First, we will sort both arrays of speeds in nondecreasing order. Let the array Z represent the optimal solution for a given type of question. In the optimal solution, we will pair the i^{th} speed from Dmojistan with the Z[i]^{th} speed from Pegland. Also, let D represent the array of speeds of Dmojistan and let P represent the array of speeds of Pegland.

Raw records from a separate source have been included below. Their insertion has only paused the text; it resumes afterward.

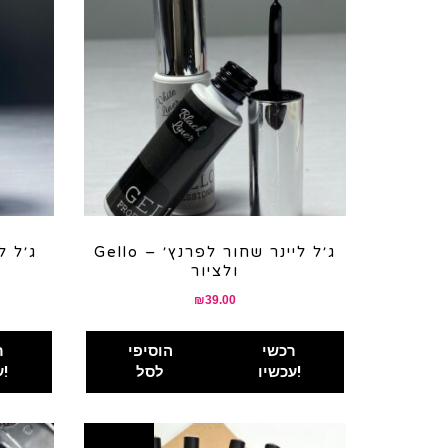
Gello – ג׳ל ליינר שחור לפרנץ׳
ולציור
₪
39.00
רכשי
הוסיפי
ר
עכשיו!
לסל
עכשיו!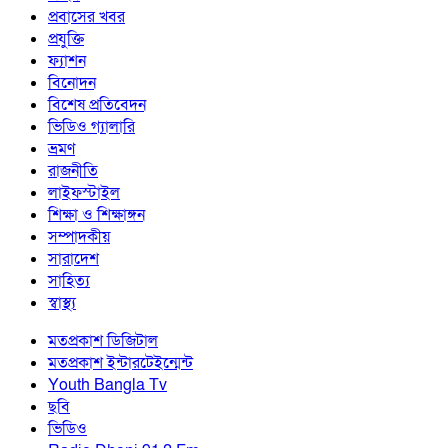
প্রবাসের খবর
প্রযুক্তি
ফ্যাশন
বিনোদন
বিশেষ প্রতিবেদন
ভিডিও গ্যালারি
ভ্রমণ
রাজনীতি
লাইফস্টাইল
শিক্ষা ও শিক্ষাঙ্গন
সম্পাদকীয়
সারাদেশ
সাহিত্য
স্বাস্থ্য
মতপ্রকাশ ডিজিটাল
মতপ্রকাশ ইন্টারটেইন্মেন্ট
Youth Bangla Tv
ছবি
ভিডিও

To compute the minimum possible sum of times, Z=\{1, 2, 3, \dots, N\}. To prove that this is correct, consider any other assignment of pairings. You will be able to find two indices i and j where i < j but Z[i] > Z[j]. Consider the following cases:

  • P[Z[i]] \ge P[Z[j]] \ge D[j] \ge D[i]: then switching Z[i] and Z[j] won't make a difference in the final sum.
  • P[Z[i]] \ge D[j] \ge P[Z[j]] \ge D[i]: the original contribution of these 4 cyclists will be P[Z[i]] + D[j], and the new contribution after swapping will be P[Z[i]] + P[Z[j]], and P[Z[j]] \le D[j]. The final sum will become equal or smaller.
  • P[Z[i]] \ge D[j] \ge D[i] \ge P[Z[j]]: the original contribution of these 4 cyclists will be P[Z[i]] + D[j], and the new contribution after swapping will be P[Z[i]] + D[i], and D[i] \le D[j]. The final sum will become equal or smaller.
  • D[j] \ge P[Z[i]] \ge P[Z[j]] \ge D[i]: the original contribution of these 4 cyclists will be D[j] + P[Z[i]], and the new contribution after swapping will be D[j] + P[Z[j]], and P[Z[j]] \le P[Z[i]]. The final sum will become equal or smaller.
  • D[j] \ge P[Z[i]] \ge D[i] \ge P[Z[j]]: the original contribution of these 4 cyclists will be D[j] + P[Z[i]], and the new contribution after swapping will be D[j] + D[i], and D[i] \le P[Z[i]]. The final sum will become equal or smaller.
  • D[j] \ge D[i] \ge P[Z[i]] \ge P[Z[j]]: then switching Z[i] and Z[j] won't make a difference in the final sum.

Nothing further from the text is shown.